══ DATASET ENTRIES ══
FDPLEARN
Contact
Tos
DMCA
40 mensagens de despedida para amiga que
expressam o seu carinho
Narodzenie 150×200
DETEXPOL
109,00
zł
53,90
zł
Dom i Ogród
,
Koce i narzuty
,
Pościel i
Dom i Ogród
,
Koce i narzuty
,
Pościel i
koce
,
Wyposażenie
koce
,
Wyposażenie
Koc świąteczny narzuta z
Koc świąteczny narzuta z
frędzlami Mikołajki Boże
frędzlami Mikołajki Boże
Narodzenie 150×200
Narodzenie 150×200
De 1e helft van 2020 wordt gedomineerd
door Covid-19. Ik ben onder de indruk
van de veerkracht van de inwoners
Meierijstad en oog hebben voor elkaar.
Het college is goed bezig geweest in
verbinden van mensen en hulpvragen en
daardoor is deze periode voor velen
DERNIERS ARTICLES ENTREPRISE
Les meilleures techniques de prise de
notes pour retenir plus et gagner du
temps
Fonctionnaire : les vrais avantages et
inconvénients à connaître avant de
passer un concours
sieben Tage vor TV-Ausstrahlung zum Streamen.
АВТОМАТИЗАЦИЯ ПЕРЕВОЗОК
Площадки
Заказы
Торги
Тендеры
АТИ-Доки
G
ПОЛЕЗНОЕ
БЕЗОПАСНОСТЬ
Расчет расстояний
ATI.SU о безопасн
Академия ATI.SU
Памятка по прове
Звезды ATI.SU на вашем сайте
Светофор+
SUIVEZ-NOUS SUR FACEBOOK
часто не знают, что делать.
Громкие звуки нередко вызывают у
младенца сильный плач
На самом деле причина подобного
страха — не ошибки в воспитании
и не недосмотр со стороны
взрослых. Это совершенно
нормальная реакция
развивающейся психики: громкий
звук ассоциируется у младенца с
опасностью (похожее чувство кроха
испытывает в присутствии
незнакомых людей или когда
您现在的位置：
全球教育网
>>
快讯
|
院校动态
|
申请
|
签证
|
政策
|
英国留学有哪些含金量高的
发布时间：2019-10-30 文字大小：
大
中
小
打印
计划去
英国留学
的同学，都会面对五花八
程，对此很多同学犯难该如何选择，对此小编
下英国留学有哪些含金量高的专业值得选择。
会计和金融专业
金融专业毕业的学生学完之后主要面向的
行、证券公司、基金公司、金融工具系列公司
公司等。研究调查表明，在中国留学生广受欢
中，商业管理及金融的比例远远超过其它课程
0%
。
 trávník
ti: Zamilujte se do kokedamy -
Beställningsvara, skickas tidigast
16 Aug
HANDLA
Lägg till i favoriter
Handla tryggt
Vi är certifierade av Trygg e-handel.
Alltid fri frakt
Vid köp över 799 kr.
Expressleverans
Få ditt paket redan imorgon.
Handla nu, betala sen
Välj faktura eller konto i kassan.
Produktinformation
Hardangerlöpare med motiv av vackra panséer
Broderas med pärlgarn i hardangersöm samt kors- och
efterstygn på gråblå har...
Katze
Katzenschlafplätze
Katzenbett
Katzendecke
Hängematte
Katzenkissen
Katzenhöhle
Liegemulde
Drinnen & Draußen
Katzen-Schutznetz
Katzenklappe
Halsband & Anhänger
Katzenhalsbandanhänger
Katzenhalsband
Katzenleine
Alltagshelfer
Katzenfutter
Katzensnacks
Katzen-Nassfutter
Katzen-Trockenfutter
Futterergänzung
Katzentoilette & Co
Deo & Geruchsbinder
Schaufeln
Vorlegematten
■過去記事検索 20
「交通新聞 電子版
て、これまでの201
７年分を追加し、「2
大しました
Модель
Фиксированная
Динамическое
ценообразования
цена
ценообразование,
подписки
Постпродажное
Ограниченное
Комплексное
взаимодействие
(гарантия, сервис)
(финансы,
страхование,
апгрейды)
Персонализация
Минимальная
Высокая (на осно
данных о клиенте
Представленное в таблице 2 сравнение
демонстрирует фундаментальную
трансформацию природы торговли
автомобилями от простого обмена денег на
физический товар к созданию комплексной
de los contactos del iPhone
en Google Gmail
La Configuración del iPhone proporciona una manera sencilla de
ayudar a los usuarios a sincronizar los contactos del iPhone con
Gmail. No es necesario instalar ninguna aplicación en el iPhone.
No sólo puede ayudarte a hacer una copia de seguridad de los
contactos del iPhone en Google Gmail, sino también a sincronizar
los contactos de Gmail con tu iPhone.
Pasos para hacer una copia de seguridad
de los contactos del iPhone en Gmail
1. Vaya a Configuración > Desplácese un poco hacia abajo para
═══
TRY IT: Set down all of the data above again, exactly.

WRITTEN RESPONSE:
FDPLEARN
Contact
Tos
DMCA
40 mensagens de despedida para amiga que
expressam o seu carinho
Narodzenie 150×200
DETEXPOL
109,00
zł
53,90
zł
Dom i Ogród
,
Koce i narzuty
,
Pościel i
Dom i Ogród
,
Koce i narzuty
,
Pościel i
koce
,
Wyposażenie
koce
,
Wyposażenie
Koc świąteczny narzuta z
Koc świąteczny narzuta z
frędzlami Mikołajki Boże
frędzlami Mikołajki Boże
Narodzenie 150×200
Narodzenie 150×200
De 1e helft van 2020 wordt gedomineerd
door Covid-19. Ik ben onder de indruk
van de veerkracht van de inwoners
Meierijstad en oog hebben voor elkaar.
Het college is goed bezig geweest in
verbinden van mensen en hulpvragen en
daardoor is deze periode voor velen
DERNIERS ARTICLES ENTREPRISE
Les meilleures techniques de prise de
notes pour retenir plus et gagner du
temps
Fonctionnaire : les vrais avantages et
inconvénients à connaître avant de
passer un concours
sieben Tage vor TV-Ausstrahlung zum Streamen.
АВТОМАТИЗАЦИЯ ПЕРЕВОЗОК
Площадки
Заказы
Торги
Тендеры
АТИ-Доки
G
ПОЛЕЗНОЕ
БЕЗОПАСНОСТЬ
Расчет расстояний
ATI.SU о безопасн
Академия ATI.SU
Памятка по прове
Звезды ATI.SU на вашем сайте
Светофор+
SUIVEZ-NOUS SUR FACEBOOK
часто не знают, что делать.
Громкие звуки нередко вызывают у
младенца сильный плач
На самом деле причина подобного
страха — не ошибки в воспитании
и не недосмотр со стороны
взрослых. Это совершенно
нормальная реакция
развивающейся психики: громкий
звук ассоциируется у младенца с
опасностью (похожее чувство кроха
испытывает в присутствии
незнакомых людей или когда
您现在的位置：
全球教育网
>>
快讯
|
院校动态
|
申请
|
签证
|
政策
|
英国留学有哪些含金量高的
发布时间：2019-10-30 文字大小：
大
中
小
打印
计划去
英国留学
的同学，都会面对五花八
程，对此很多同学犯难该如何选择，对此小编
下英国留学有哪些含金量高的专业值得选择。
会计和金融专业
金融专业毕业的学生学完之后主要面向的
行、证券公司、基金公司、金融工具系列公司
公司等。研究调查表明，在中国留学生广受欢
中，商业管理及金融的比例远远超过其它课程
0%
。
 trávník
ti: Zamilujte se do kokedamy -
Beställningsvara, skickas tidigast
16 Aug
HANDLA
Lägg till i favoriter
Handla tryggt
Vi är certifierade av Trygg e-handel.
Alltid fri frakt
Vid köp över 799 kr.
Expressleverans
Få ditt paket redan imorgon.
Handla nu, betala sen
Välj faktura eller konto i kassan.
Produktinformation
Hardangerlöpare med motiv av vackra panséer
Broderas med pärlgarn i hardangersöm samt kors- och
efterstygn på gråblå har...
Katze
Katzenschlafplätze
Katzenbett
Katzendecke
Hängematte
Katzenkissen
Katzenhöhle
Liegemulde
Drinnen & Draußen
Katzen-Schutznetz
Katzenklappe
Halsband & Anhänger
Katzenhalsbandanhänger
Katzenhalsband
Katzenleine
Alltagshelfer
Katzenfutter
Katzensnacks
Katzen-Nassfutter
Katzen-Trockenfutter
Futterergänzung
Katzentoilette & Co
Deo & Geruchsbinder
Schaufeln
Vorlegematten
■過去記事検索 20
「交通新聞 電子版
て、これまでの201
７年分を追加し、「2
大しました
Модель
Фиксированная
Динамическое
ценообразования
цена
ценообразование,
подписки
Постпродажное
Ограниченное
Комплексное
взаимодействие
(гарантия, сервис)
(финансы,
страхование,
апгрейды)
Персонализация
Минимальная
Высокая (на осно
данных о клиенте
Представленное в таблице 2 сравнение
демонстрирует фундаментальную
трансформацию природы торговли
автомобилями от простого обмена денег на
физический товар к созданию комплексной
de los contactos del iPhone
en Google Gmail
La Configuración del iPhone proporciona una manera sencilla de
ayudar a los usuarios a sincronizar los contactos del iPhone con
Gmail. No es necesario instalar ninguna aplicación en el iPhone.
No sólo puede ayudarte a hacer una copia de seguridad de los
contactos del iPhone en Google Gmail, sino también a sincronizar
los contactos de Gmail con tu iPhone.
Pasos para hacer una copia de seguridad
de los contactos del iPhone en Gmail
1. Vaya a Configuración > Desplácese un poco hacia abajo para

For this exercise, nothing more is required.